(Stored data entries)
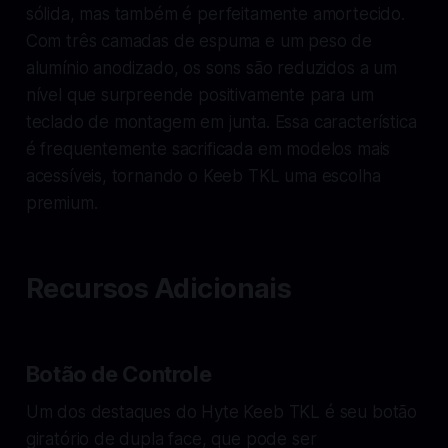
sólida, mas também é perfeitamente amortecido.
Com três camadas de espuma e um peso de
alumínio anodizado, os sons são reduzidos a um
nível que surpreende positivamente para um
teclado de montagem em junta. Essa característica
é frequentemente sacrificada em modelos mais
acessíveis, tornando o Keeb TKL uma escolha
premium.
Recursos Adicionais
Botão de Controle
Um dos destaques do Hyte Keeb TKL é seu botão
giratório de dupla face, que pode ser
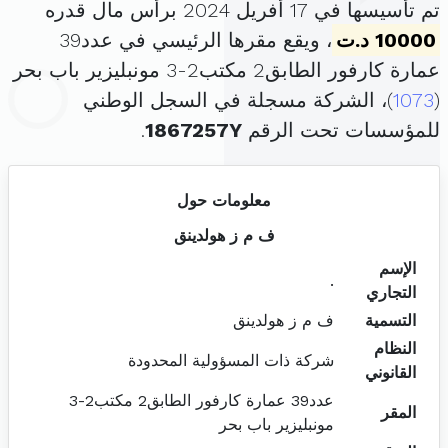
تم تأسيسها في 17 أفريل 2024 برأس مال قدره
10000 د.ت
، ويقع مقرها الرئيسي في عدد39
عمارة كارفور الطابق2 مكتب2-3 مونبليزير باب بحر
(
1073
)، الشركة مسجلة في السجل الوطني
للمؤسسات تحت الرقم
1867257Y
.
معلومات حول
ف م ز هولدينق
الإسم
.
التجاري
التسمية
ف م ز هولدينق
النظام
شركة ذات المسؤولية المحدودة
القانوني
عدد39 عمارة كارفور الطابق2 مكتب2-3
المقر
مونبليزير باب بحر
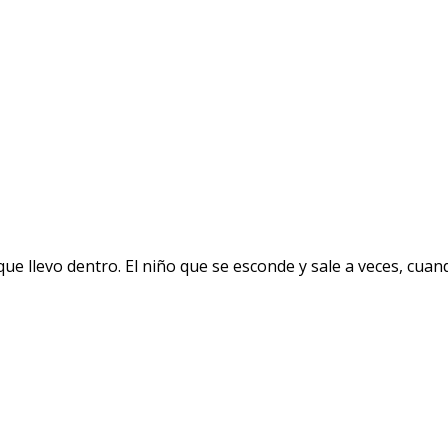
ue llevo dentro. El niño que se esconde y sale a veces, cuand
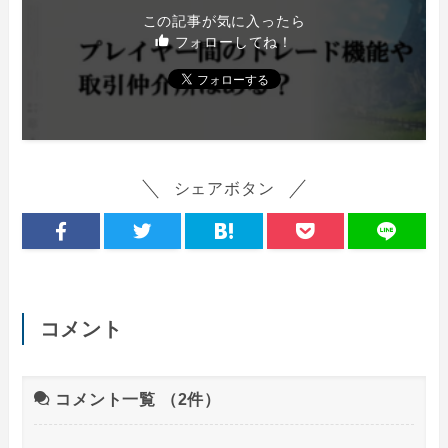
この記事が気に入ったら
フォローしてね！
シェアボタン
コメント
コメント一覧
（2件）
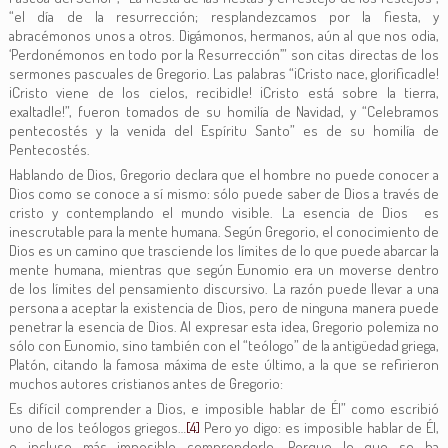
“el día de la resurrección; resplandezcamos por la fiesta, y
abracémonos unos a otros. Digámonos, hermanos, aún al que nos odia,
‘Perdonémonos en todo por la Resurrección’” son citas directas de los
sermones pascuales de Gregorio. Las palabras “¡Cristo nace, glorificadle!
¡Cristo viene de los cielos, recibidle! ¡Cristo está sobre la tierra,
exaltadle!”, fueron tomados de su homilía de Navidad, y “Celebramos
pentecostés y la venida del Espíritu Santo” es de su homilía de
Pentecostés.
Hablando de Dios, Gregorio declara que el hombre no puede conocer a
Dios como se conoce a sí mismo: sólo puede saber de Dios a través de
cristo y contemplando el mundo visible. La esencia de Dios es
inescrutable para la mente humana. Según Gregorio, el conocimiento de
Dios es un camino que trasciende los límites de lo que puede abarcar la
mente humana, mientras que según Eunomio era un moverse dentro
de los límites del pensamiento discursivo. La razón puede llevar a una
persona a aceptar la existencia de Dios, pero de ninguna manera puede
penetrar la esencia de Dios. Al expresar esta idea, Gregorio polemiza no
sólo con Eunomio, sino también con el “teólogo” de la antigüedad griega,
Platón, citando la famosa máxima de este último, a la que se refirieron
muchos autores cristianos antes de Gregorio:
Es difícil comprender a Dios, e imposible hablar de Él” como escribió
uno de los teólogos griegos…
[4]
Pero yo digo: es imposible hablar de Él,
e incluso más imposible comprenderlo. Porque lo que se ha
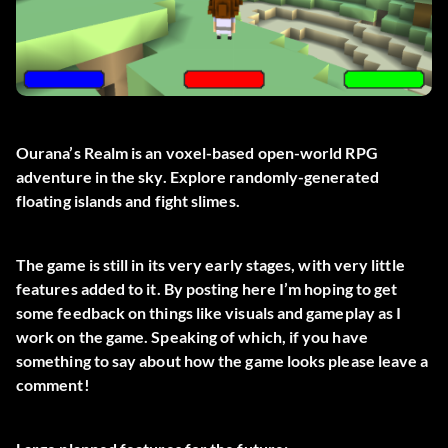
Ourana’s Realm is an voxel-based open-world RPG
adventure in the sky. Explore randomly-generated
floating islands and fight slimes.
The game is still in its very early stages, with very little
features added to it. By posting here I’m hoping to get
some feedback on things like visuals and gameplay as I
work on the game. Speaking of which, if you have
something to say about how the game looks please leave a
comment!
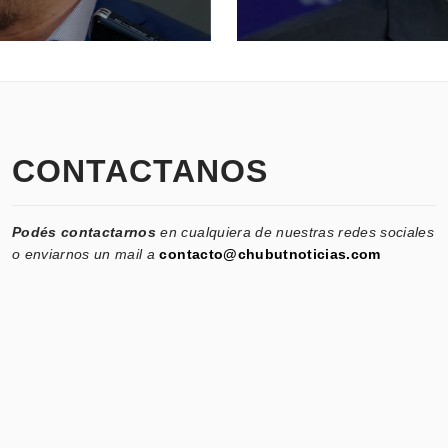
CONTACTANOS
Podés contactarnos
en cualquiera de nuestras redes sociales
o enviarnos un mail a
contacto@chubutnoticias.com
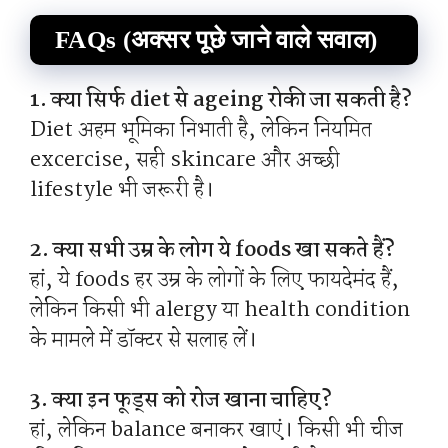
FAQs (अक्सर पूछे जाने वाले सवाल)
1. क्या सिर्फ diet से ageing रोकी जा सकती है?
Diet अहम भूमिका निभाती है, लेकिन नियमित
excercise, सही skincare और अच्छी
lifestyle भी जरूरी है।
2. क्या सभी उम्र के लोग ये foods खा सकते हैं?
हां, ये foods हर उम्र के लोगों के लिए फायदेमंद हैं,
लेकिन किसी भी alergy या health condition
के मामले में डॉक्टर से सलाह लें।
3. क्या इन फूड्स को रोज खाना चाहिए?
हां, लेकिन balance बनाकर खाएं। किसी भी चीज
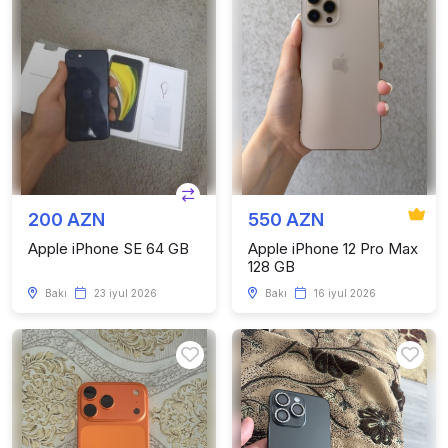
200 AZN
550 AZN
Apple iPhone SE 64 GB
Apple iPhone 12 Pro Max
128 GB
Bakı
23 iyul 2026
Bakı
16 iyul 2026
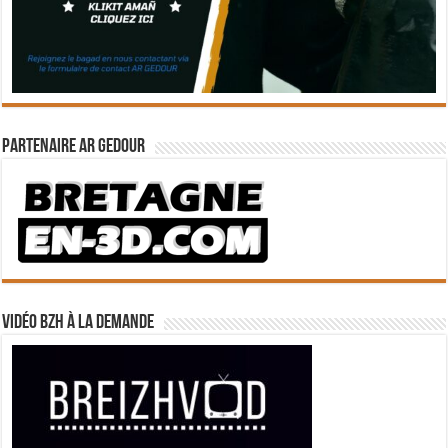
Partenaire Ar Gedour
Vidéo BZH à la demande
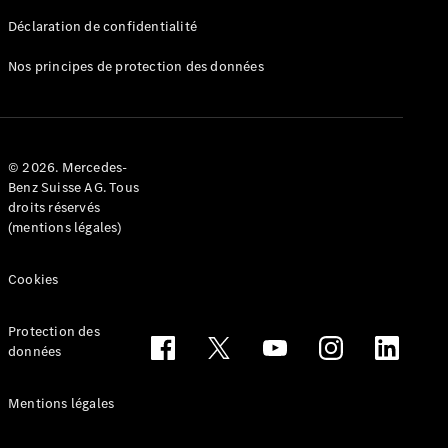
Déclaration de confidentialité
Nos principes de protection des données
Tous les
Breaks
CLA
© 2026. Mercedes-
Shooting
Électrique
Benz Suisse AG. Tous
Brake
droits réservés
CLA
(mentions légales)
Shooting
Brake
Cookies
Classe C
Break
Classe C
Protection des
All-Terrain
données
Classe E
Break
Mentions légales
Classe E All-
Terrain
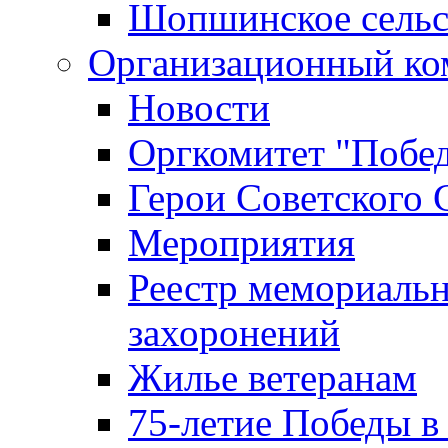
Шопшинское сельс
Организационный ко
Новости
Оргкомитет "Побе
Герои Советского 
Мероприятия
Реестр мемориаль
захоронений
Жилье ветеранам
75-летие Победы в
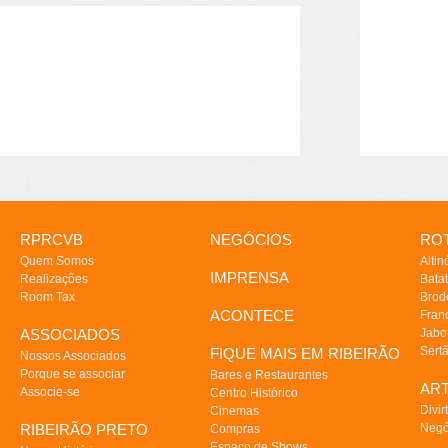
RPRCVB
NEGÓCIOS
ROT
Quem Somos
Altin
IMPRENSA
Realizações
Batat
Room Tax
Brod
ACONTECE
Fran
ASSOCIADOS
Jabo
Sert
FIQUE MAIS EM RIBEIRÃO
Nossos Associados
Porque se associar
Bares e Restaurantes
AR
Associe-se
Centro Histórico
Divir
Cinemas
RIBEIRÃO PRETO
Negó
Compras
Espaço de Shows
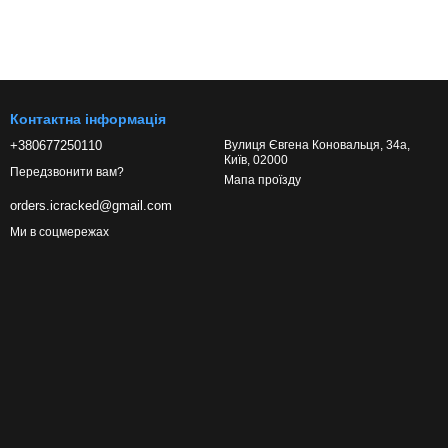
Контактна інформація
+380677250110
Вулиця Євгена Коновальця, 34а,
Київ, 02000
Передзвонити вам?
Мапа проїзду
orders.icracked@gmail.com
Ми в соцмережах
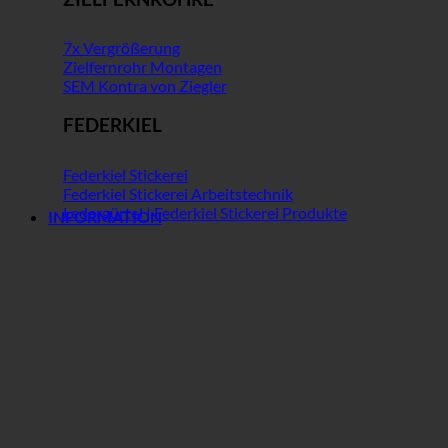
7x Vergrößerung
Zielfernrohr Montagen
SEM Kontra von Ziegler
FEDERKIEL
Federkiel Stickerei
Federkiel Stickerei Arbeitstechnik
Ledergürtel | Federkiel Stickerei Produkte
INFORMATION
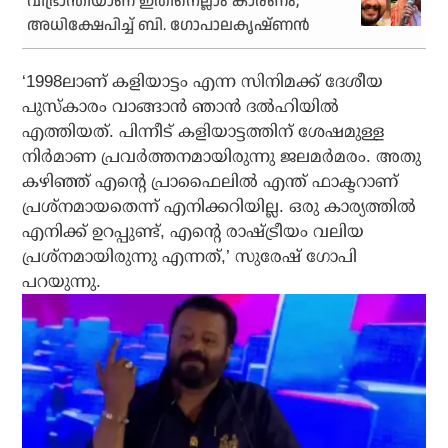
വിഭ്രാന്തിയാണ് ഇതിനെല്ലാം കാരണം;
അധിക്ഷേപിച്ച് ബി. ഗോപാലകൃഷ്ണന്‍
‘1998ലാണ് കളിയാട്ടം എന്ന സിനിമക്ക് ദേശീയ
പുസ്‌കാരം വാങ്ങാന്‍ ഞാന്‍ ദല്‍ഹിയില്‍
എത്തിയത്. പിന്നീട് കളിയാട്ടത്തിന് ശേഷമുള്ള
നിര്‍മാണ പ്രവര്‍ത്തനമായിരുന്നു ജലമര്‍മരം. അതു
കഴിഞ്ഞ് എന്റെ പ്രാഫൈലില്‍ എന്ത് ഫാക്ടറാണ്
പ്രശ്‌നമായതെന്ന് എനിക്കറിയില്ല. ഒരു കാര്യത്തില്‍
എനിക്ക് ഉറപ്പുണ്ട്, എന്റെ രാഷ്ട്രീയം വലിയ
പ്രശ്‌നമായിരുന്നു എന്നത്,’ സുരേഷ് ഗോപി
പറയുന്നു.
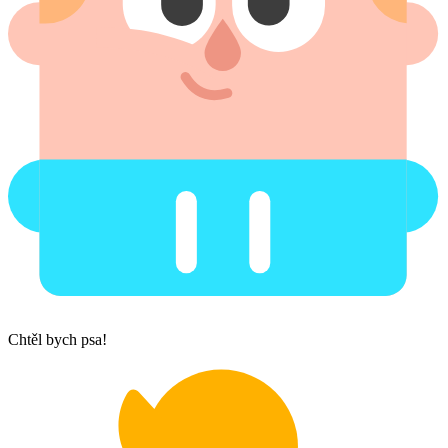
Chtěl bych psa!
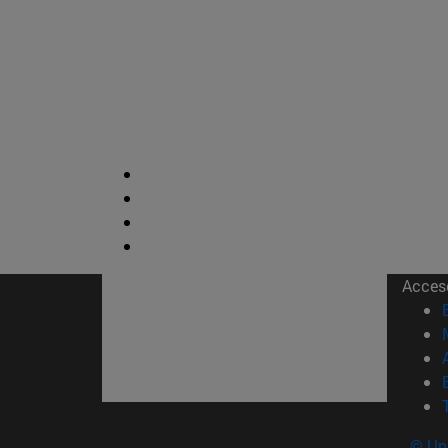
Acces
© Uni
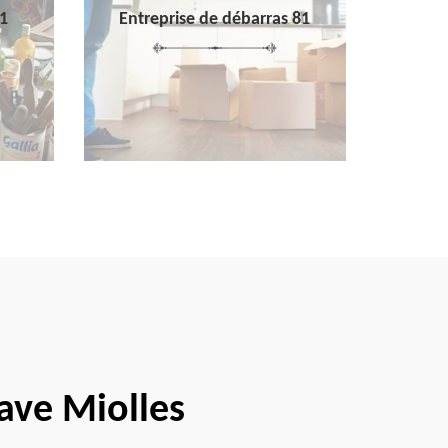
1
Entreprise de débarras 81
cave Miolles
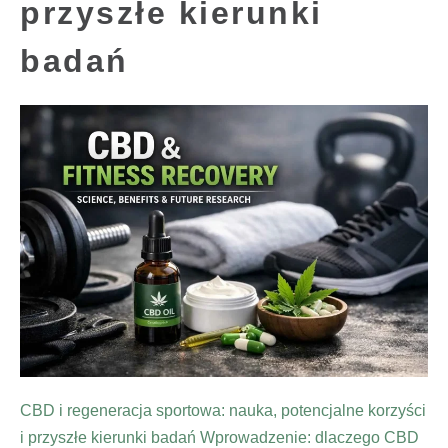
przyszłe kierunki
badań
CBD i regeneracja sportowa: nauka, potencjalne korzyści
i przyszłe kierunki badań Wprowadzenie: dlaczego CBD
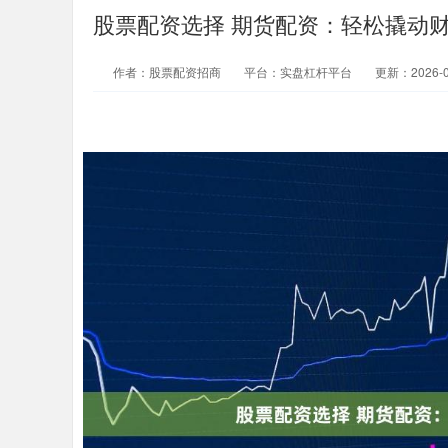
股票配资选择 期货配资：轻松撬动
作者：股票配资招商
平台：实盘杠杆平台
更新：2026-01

■ Exercise details
Once the line with "cristo y contemplando" is found above, print it and every line after it through the line with "3. क्या इन फूड्स को रोज खाना चाहिए?", exactly. Pictures stay out.

■ Answer space
cristo y contemplando el mundo visible. La esencia de Dios es
inescrutable para la mente humana. Según Gregorio, el conocimiento de
Dios es un camino que trasciende los límites de lo que puede abarcar la
mente humana, mientras que según Eunomio era un moverse dentro
de los límites del pensamiento discursivo. La razón puede llevar a una
persona a aceptar la existencia de Dios, pero de ninguna manera puede
penetrar la esencia de Dios. Al expresar esta idea, Gregorio polemiza no
sólo con Eunomio, sino también con el “teólogo” de la antigüedad griega,
Platón, citando la famosa máxima de este último, a la que se refirieron
muchos autores cristianos antes de Gregorio:
Es difícil comprender a Dios, e imposible hablar de Él” como escribió
uno de los teólogos griegos…
[4]
Pero yo digo: es imposible hablar de Él,
e incluso más imposible comprenderlo. Porque lo que se ha
Ourana’s Realm is an voxel-based open-world RPG
adventure in the sky. Explore randomly-generated
floating islands and fight slimes.
The game is still in its very early stages, with very little
features added to it. By posting here I’m hoping to get
some feedback on things like visuals and gameplay as I
work on the game. Speaking of which, if you have
something to say about how the game looks please leave a
comment!
CONTACTANOS
Podés contactarnos
en cualquiera de nuestras redes sociales
o enviarnos un mail a
contacto@chubutnoticias.com
FAQs (अक्सर पूछे जाने वाले सवाल)
1. क्या सिर्फ diet से ageing रोकी जा सकती है?
Diet अहम भूमिका निभाती है, लेकिन नियमित
excercise, सही skincare और अच्छी
lifestyle भी जरूरी है।
2. क्या सभी उम्र के लोग ये foods खा सकते हैं?
हां, ये foods हर उम्र के लोगों के लिए फायदेमंद हैं,
लेकिन किसी भी alergy या health condition
के मामले में डॉक्टर से सलाह लें।
3. क्या इन फूड्स को रोज खाना चाहिए?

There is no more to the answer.